In its first iteration last semester, Ethical Reasoning 38: “The Meaning of Life” drew 116 students and almost certainly more for shopping week. Not everyone enrolled hoping to discover the meaning of life, but I do believe the class size reflects the existential angst many college students struggle with. Although the widespread presence of anxiety comes at no surprise, what I did find surprising during my experience in the class is that although everyone seemed to believe that objective meaning doesn’t exist and that what makes a life meaningful is an entirely personal question, nobody felt comfortable answering it. Instead, students continually argued that no definition of a meaningful life is inherently more valid than another. I believe the appeal of this relativist framework and our hesitation to define even personal standards for life’s meaning stem from a fear of the responsibility that comes with defining a standard for life’s meaning. Only by overcoming this fear of responsibility can we put ourselves on paths towards more fulfilling lives.

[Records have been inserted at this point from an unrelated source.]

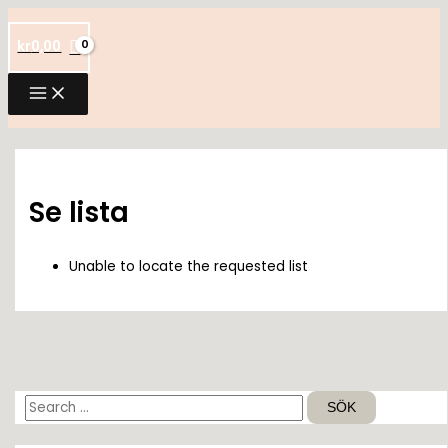
Hoppa
till
kr
0,00
innehåll
Se lista
Unable to locate the requested list
S
ö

We must recognize that even as relativism forces us to accept that no view of life’s meaning is inherently more legitimate than any other, relativism doesn’t preclude us from exploring our own personal views. For example, when it comes to morality, although relativists might recognize that even murder isn’t objectively bad, relativists can be personally convinced that murder is bad. Nonetheless, when it comes to arguments about life’s meaning, we find ourselves incapable of defining standards of life’s meaning that are personally convincing. We instead repeat that no argument is inherently truer than any other.

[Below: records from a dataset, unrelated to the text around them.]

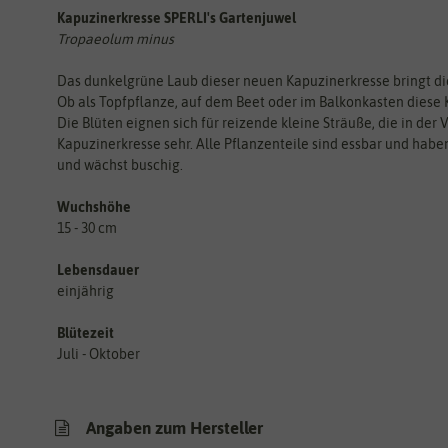
Kapuzinerkresse SPERLI's Gartenjuwel
Tropaeolum minus
Das dunkelgrüne Laub dieser neuen Kapuzinerkresse bringt d
Ob als Topfpflanze, auf dem Beet oder im Balkonkasten diese 
Die Blüten eignen sich für reizende kleine Sträuße, die in der
Kapuzinerkresse sehr. Alle Pflanzenteile sind essbar und habe
und wächst buschig.
Wuchshöhe
15 - 30 cm
Lebensdauer
einjährig
Blütezeit
Juli - Oktober
Angaben zum Hersteller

Obviously life’s meaning is a difficult question, but I believe a deeper-seated fear of responsibility prevents us from even defining a personally convincing standard. If we accept a standard for life’s meaning, we would be forced to look inward and question how our own lives compare to that standard—a terrifying prospect. During our introspection, we might conclude that we could be living more meaningful lives. This conclusion would mean accepting both the responsibility to live a more meaningful life and the possibility that we might fail to do so. Once we accept that our lives should be lived in a certain way, the stakes become frighteningly high. Thus, rather than accepting meaning and the responsibility that comes with it, we repeatedly argue that meaning is an entirely personal question, but don’t answer it.
I believe this fear of responsibility and failure is particularly present in us, Harvard students, because once we define life’s meaning either objectively or subjectively, we would be forced to recognize that we have been blessed (or cursed) with the talent and the opportunity to pursue the very life that we have defined as meaningful. Once we accept that we can live meaningful lives, we have only our lack of effort to blame for not doing so.

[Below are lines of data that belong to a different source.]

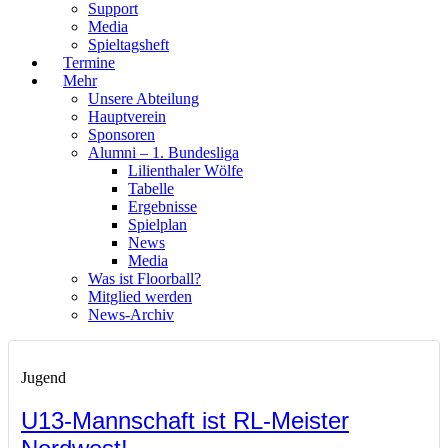
Support
Media
Spieltagsheft
Termine
Mehr
Unsere Abteilung
Hauptverein
Sponsoren
Alumni – 1. Bundesliga
Lilienthaler Wölfe
Tabelle
Ergebnisse
Spielplan
News
Media
Was ist Floorball?
Mitglied werden
News-Archiv
Jugend
U13-Mannschaft ist RL-Meister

By recognizing our true insecurities, we can put ourselves on the right path. Once we overcome this fear of responsibility and failure, and are instead honest with ourselves about what we believe makes a life meaningful, we can take advantage of our talents and the unique opportunities this university provides us with to pursue lives we find fulfilling. Overcoming our insecurities and defining what we believe to be life’s meaning is certainly a difficult process that takes time. As such, we must begin this process now, with our lives ahead of us. If we delay, the life we ultimately find meaningful and fulfilling may be out of reach, or worse, have passed us by.
Daniel Silberwasser '16, a statistics concentrator, lives in Kirkland House.